#### Work instructions:
Repeat the listing beneath this line exactly, keeping every character.

-*-*-

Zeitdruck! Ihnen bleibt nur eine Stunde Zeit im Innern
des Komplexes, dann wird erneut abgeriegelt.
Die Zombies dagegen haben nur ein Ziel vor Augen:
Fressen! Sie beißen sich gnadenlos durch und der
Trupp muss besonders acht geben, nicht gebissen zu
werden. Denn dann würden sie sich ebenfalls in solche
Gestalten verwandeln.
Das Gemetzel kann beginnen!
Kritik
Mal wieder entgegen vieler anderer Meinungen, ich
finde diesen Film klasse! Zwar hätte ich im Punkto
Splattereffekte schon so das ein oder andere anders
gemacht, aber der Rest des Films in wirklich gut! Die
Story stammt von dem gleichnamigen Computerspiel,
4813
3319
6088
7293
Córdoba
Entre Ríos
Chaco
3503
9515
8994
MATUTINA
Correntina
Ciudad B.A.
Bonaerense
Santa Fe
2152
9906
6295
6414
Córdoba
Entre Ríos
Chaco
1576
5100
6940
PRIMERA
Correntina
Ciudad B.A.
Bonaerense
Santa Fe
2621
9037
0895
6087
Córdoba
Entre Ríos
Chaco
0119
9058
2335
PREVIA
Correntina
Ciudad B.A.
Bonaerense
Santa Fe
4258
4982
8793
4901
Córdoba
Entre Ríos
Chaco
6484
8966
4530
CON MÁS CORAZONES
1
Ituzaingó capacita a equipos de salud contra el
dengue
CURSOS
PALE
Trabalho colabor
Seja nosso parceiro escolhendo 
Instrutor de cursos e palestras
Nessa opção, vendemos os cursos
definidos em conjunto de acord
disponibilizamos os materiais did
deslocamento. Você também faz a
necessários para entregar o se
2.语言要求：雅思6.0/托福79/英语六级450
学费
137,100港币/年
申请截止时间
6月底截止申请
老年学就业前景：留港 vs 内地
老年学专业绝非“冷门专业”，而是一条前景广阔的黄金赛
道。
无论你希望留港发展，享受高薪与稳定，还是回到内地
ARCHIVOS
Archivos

-*-*-

#### Answer section:
Zeitdruck! Ihnen bleibt nur eine Stunde Zeit im Innern
des Komplexes, dann wird erneut abgeriegelt.
Die Zombies dagegen haben nur ein Ziel vor Augen:
Fressen! Sie beißen sich gnadenlos durch und der
Trupp muss besonders acht geben, nicht gebissen zu
werden. Denn dann würden sie sich ebenfalls in solche
Gestalten verwandeln.
Das Gemetzel kann beginnen!
Kritik
Mal wieder entgegen vieler anderer Meinungen, ich
finde diesen Film klasse! Zwar hätte ich im Punkto
Splattereffekte schon so das ein oder andere anders
gemacht, aber der Rest des Films in wirklich gut! Die
Story stammt von dem gleichnamigen Computerspiel,
4813
3319
6088
7293
Córdoba
Entre Ríos
Chaco
3503
9515
8994
MATUTINA
Correntina
Ciudad B.A.
Bonaerense
Santa Fe
2152
9906
6295
6414
Córdoba
Entre Ríos
Chaco
1576
5100
6940
PRIMERA
Correntina
Ciudad B.A.
Bonaerense
Santa Fe
2621
9037
0895
6087
Córdoba
Entre Ríos
Chaco
0119
9058
2335
PREVIA
Correntina
Ciudad B.A.
Bonaerense
Santa Fe
4258
4982
8793
4901
Córdoba
Entre Ríos
Chaco
6484
8966
4530
CON MÁS CORAZONES
1
Ituzaingó capacita a equipos de salud contra el
dengue
CURSOS
PALE
Trabalho colabor
Seja nosso parceiro escolhendo 
Instrutor de cursos e palestras
Nessa opção, vendemos os cursos
definidos em conjunto de acord
disponibilizamos os materiais did
deslocamento. Você também faz a
necessários para entregar o se
2.语言要求：雅思6.0/托福79/英语六级450
学费
137,100港币/年
申请截止时间
6月底截止申请
老年学就业前景：留港 vs 内地
老年学专业绝非“冷门专业”，而是一条前景广阔的黄金赛
道。
无论你希望留港发展，享受高薪与稳定，还是回到内地
ARCHIVOS
Archivos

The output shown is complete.